- **HOW TO COMPLETE THIS TASK**
This exercise calls for duplicating every entry below exactly, without the images.
--- --- ---
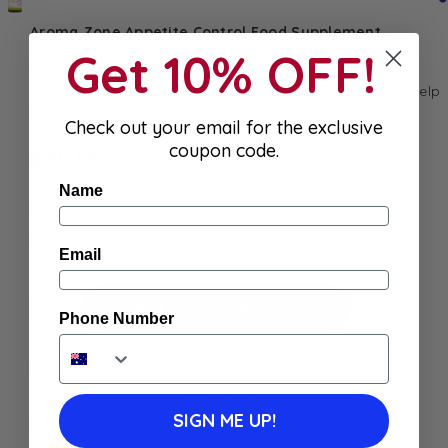
Aroma Zone Appetite Control Food Supplement
Get 10% OFF!
Support your wellness goals with
Aroma Zone Appetite
Control Food Supplement
– a natural blend designed to help
reduce cravings and support a balanced diet
Check out your email for the exclusive
coupon code.
$
30.00
Name
Only 1 left in stock
Best Before: June 30, 2027
Email
Add to
Add To Cart
Add To Cart
Wishlist
Phone Number
Buy Now
SIGN ME UP!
--- --- ---
- **SOLUTION TO THIS EXERCISE**
Aroma Zone Appetite Control Food Supplement
Get 10% OFF!
Support your wellness goals with
Aroma Zone Appetite
Control Food Supplement
– a natural blend designed to help
reduce cravings and support a balanced diet
Check out your email for the exclusive
coupon code.
$
30.00
Name
Only 1 left in stock
Best Before: June 30, 2027
Email
Add to
Add To Cart
Add To Cart
Wishlist
Phone Number
Buy Now
SIGN ME UP!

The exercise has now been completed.